Wednesday 14 August 2019

Economics... again. (Sigh.)

Please sir, may I have some more?

In April, New Zealand’s Labour-led government raised the minimum wage from $16.50 to $17.70 per hour. Basic economic theory, which I have perforce become acquainted with over seven years of taking undergraduate notes in a far-flung range of subjects, would predict that the unemployment rate must rise proportionally. Being also acquainted with the methods by which economists arrive at basic economic theory, I am therefore entirely unsurprised to read that

New Zealand’s unemployment rate fell to 3.9 percent in the second quarter of 2019 from 4.2 percent in the previous period, compared to market expectations of 4.3 percent. That was the lowest jobless rate since the second quarter of 2008, when it was 3.8 percent. Unemployment rate in New Zealand averaged 5.99 percent from 1985 until 2019, reaching an all-time high of 11.20 percent in the third quarter of 1991 and a record low of 3.30 percent in the fourth quarter of 2007.

Trading Economics

In case you’re wondering, yes, the second quarter of 2008 was towards the end of the Labour Party’s previous term in government, as was that record low in 2007, and 1991 was in the first term of the National government before them. Trading Economics has a graph of the New Zealand unemployment rate for the last thirty-three years, which I’ve taken the liberty of colour-coding rather crudely in Paint according to the leading party of government. (Note for Americans: in New Zealand as in most of the rest of the world, the left-leaning party is branded red and the conservative party blue.)

I don’t want to read more into this than is warranted. National took the reins of government from Labour twice during this period, and both times came shortly after worldwide financial crises, so I’d be cautious about blaming them for the big upticks in unemployment at those times. Crises aside, the longer-term trend is downward. What I do want to point out is that there is no sign of the upward drift that orthodox economic theory would lead us to expect during Labour’s tenures, despite the fact that they raise the minimum wage every year by much bigger increments than National does.

This semester I’m taking a first-year economics class, again. It’s struck me right from the start how much it’s re-treading ground I’ve been over and over since the first time round, seven years ago. If that doesn’t sound surprising, by contrast I’ve been assigned to papers in various health professions each semester since 2013, and every year there’s been a module on cancer, and every year there’s new insights about how cancer happens and what healthcare providers can do to fight it. That’s what progress looks like. That’s how you know a discipline is open to learning new truths.

In fairness, this semester’s lecturer has mentioned a few things which, in previous economics classes I’ve been to, have been skated over completely. He did take care to point out, for example, that sometimes people don’t buy certain goods or services not because they don’t want to pay the market price but because they can’t – the first time I’ve ever heard this distinction highlighted. (Unfortunately he seems to have missed some rather major implications of it, but we’ll get to that.) Also he’s promised an upcoming block of lectures on market failures, which up till now I haven’t heard economists talk about to students below third-year.

Still, as in previous years, the lecture material treats labour as just another good or service, which workers sell and employers buy.
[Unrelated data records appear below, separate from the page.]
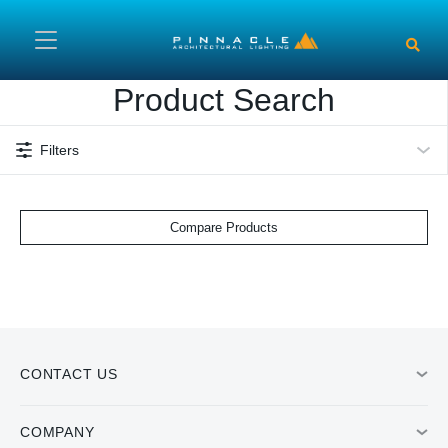
Skip to main content
Product Search
Filters
Compare Products
CONTACT US
COMPANY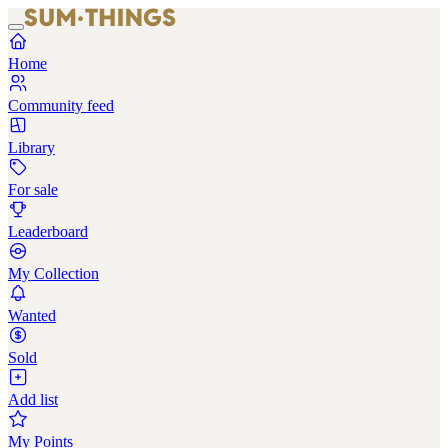
Home
Community feed
Library
For sale
Leaderboard
My Collection
Wanted
Sold
Add list
My Points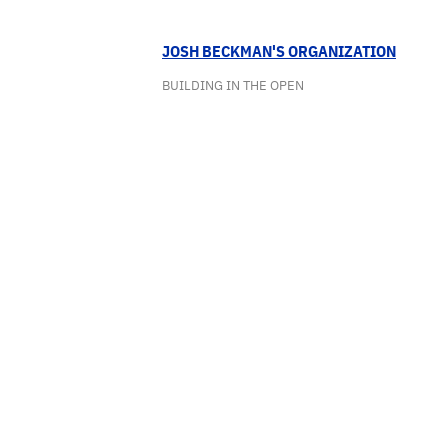
JOSH BECKMAN'S ORGANIZATION
BUILDING IN THE OPEN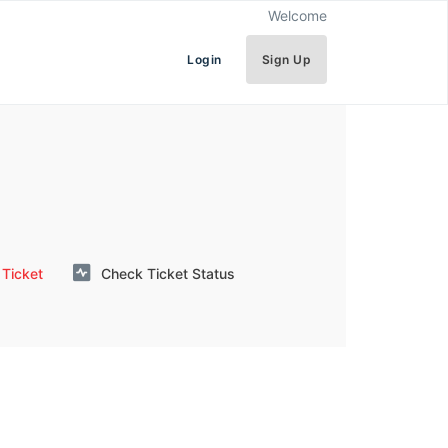
Welcome
Login
Sign Up
Ticket
Check Ticket Status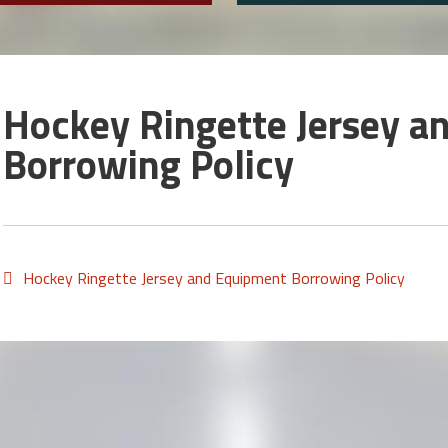
Hockey Ringette Jersey a
Borrowing Policy
Hockey Ringette Jersey and Equipment Borrowing Policy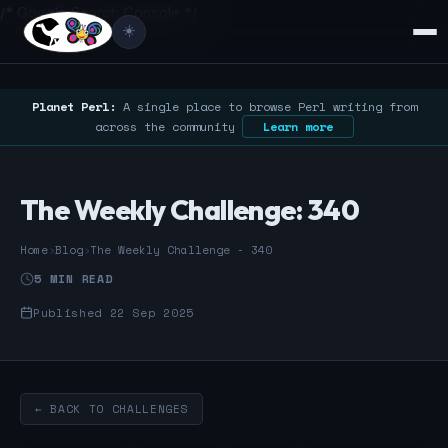
/* Google Search Console */
☀️
Planet Perl:
A single place to browse Perl writing from
across the community
Learn more
The Weekly Challenge: 340
Home
›
Blog
›
The Weekly Challenge - 340
5 MIN READ
Published 22 Sep 2025
← BACK TO CHALLENGES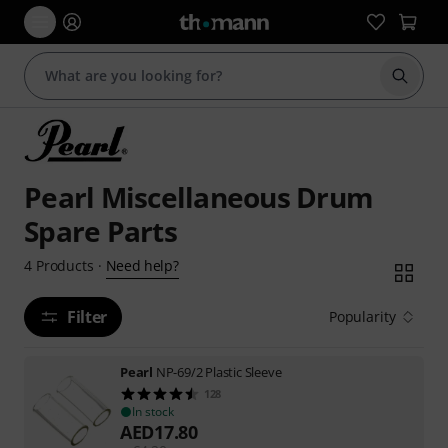
Start s
Pearl Miscellaneous Drum
Spare Parts
Need help?
4
Products
·
Filter
Popularity
Pearl
NP-69/2 Plastic Sleeve
128
In stock
AED
17.80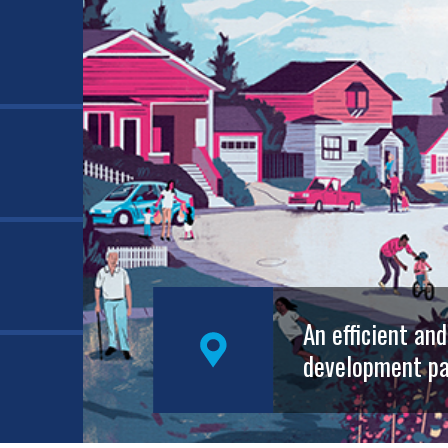
An efficient an
development pa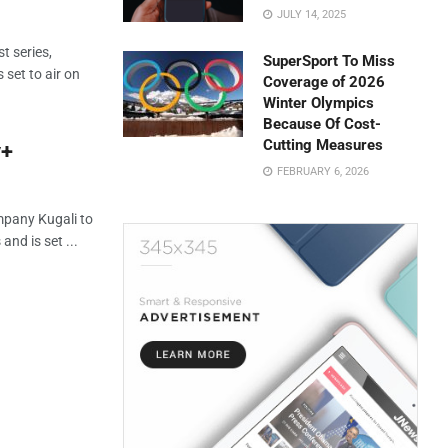
JULY 14, 2025
t series,
SuperSport To Miss
 set to air on
Coverage of 2026
Winter Olympics
Because Of Cost-
Cutting Measures
y+
FEBRUARY 6, 2026
mpany Kugali to
and is set ...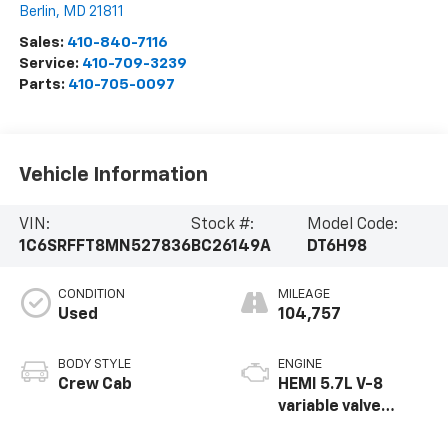
Berlin
,
MD
21811
Sales:
410-840-7116
Service:
410-709-3239
Parts:
410-705-0097
Vehicle Information
VIN:
Stock #:
Model Code:
1C6SRFFT8MN527836
BC26149A
DT6H98
CONDITION
MILEAGE
Used
104,757
BODY STYLE
ENGINE
Crew Cab
HEMI 5.7L V-8
variable valve
control, regular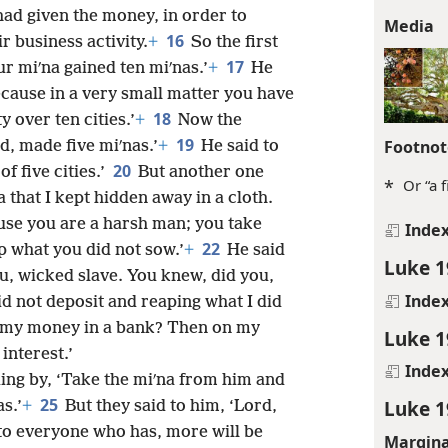
ad given the money, in order to
Media
16
r business activity.
+
So the first
17
r miʹna gained ten miʹnas.’
+
He
ecause in a very small matter you have
18
y over ten cities.’
+
Now the
19
Footnot
d, made five miʹnas.’
+
He said to
20
of five cities.’
But another one
*
Or “a 
 that I kept hidden away in a cloth.
ause you are a harsh man; you take
Inde
22
p what you did not sow.’
+
He said
Luke 1
u, wicked slave. You knew, did you,
Inde
id not deposit and reaping what I did
t my money in a bank? Then on my
Luke 1
interest.’
Inde
ding by, ‘Take the miʹna from him and
25
Luke 1
s.’
+
But they said to him, ‘Lord,
, to everyone who has, more will be
Margina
When you draw a supply-and-demand graph, the demand curve slopes downward, meaning that the more something costs, the fewer people will be willing to buy it and the less of it will get bought. Meanwhile the supply curve slopes upward, meaning the more it costs, the more people will be willing to sell it and the more of it will be available for sale. Where the two curves cross, the amount people are trying to buy equals the amount available for sale, and the price at which that happens is the market price or “equilibrium” price. They’re called “curves” but they’re usually graphed as straight diagonal lines. The slope of each curve is called its “elasticity”.

I’m not allowed to ask questions in lectures, and after any lecture there’s usually a few students wanting to talk to the lecturer and their practical need for information obviously takes precedence over my idle curiosity. But after the lecture introducing the concept of a supply curve, I had a rare opportunity for conversation.